Data extract:
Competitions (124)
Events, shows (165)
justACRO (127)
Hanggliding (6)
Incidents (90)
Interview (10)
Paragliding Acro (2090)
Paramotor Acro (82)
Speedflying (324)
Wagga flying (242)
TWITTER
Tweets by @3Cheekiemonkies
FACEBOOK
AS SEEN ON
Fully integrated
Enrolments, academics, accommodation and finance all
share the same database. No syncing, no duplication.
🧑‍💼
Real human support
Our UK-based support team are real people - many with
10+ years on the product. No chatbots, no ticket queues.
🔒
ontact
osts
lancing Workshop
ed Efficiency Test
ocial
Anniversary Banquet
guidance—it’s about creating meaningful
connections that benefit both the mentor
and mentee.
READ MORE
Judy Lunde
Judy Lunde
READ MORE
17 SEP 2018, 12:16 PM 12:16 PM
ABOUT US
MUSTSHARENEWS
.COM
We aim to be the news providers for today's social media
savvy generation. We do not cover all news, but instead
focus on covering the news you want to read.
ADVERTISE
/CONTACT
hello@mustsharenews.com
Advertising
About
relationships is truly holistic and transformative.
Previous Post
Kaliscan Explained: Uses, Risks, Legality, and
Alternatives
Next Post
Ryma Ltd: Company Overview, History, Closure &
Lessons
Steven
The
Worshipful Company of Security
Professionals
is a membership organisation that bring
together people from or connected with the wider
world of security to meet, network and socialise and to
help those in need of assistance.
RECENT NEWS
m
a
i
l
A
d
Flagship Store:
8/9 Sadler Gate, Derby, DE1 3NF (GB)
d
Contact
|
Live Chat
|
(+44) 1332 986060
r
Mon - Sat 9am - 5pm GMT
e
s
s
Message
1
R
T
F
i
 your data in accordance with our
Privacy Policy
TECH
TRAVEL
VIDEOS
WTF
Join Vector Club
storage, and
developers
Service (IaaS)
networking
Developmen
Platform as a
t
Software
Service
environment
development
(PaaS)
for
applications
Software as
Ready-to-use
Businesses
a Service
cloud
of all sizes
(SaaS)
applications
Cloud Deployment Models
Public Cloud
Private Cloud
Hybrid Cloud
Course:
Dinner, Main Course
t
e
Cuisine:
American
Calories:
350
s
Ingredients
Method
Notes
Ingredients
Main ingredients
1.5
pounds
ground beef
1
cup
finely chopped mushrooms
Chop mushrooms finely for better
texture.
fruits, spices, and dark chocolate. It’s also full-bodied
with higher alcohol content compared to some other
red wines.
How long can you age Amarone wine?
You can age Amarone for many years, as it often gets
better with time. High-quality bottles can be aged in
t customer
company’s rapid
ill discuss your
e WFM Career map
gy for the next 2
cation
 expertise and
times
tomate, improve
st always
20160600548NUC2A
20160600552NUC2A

Work instructions: Retype all of the entries precisely as they are.

Response area:
Competitions (124)
Events, shows (165)
justACRO (127)
Hanggliding (6)
Incidents (90)
Interview (10)
Paragliding Acro (2090)
Paramotor Acro (82)
Speedflying (324)
Wagga flying (242)
TWITTER
Tweets by @3Cheekiemonkies
FACEBOOK
AS SEEN ON
Fully integrated
Enrolments, academics, accommodation and finance all
share the same database. No syncing, no duplication.
🧑‍💼
Real human support
Our UK-based support team are real people - many with
10+ years on the product. No chatbots, no ticket queues.
🔒
ontact
osts
lancing Workshop
ed Efficiency Test
ocial
Anniversary Banquet
guidance—it’s about creating meaningful
connections that benefit both the mentor
and mentee.
READ MORE
Judy Lunde
Judy Lunde
READ MORE
17 SEP 2018, 12:16 PM 12:16 PM
ABOUT US
MUSTSHARENEWS
.COM
We aim to be the news providers for today's social media
savvy generation. We do not cover all news, but instead
focus on covering the news you want to read.
ADVERTISE
/CONTACT
hello@mustsharenews.com
Advertising
About
relationships is truly holistic and transformative.
Previous Post
Kaliscan Explained: Uses, Risks, Legality, and
Alternatives
Next Post
Ryma Ltd: Company Overview, History, Closure &
Lessons
Steven
The
Worshipful Company of Security
Professionals
is a membership organisation that bring
together people from or connected with the wider
world of security to meet, network and socialise and to
help those in need of assistance.
RECENT NEWS
m
a
i
l
A
d
Flagship Store:
8/9 Sadler Gate, Derby, DE1 3NF (GB)
d
Contact
|
Live Chat
|
(+44) 1332 986060
r
Mon - Sat 9am - 5pm GMT
e
s
s
Message
1
R
T
F
i
 your data in accordance with our
Privacy Policy
TECH
TRAVEL
VIDEOS
WTF
Join Vector Club
storage, and
developers
Service (IaaS)
networking
Developmen
Platform as a
t
Software
Service
environment
development
(PaaS)
for
applications
Software as
Ready-to-use
Businesses
a Service
cloud
of all sizes
(SaaS)
applications
Cloud Deployment Models
Public Cloud
Private Cloud
Hybrid Cloud
Course:
Dinner, Main Course
t
e
Cuisine:
American
Calories:
350
s
Ingredients
Method
Notes
Ingredients
Main ingredients
1.5
pounds
ground beef
1
cup
finely chopped mushrooms
Chop mushrooms finely for better
texture.
fruits, spices, and dark chocolate. It’s also full-bodied
with higher alcohol content compared to some other
red wines.
How long can you age Amarone wine?
You can age Amarone for many years, as it often gets
better with time. High-quality bottles can be aged in
t customer
company’s rapid
ill discuss your
e WFM Career map
gy for the next 2
cation
 expertise and
times
tomate, improve
st always
20160600548NUC2A
20160600552NUC2A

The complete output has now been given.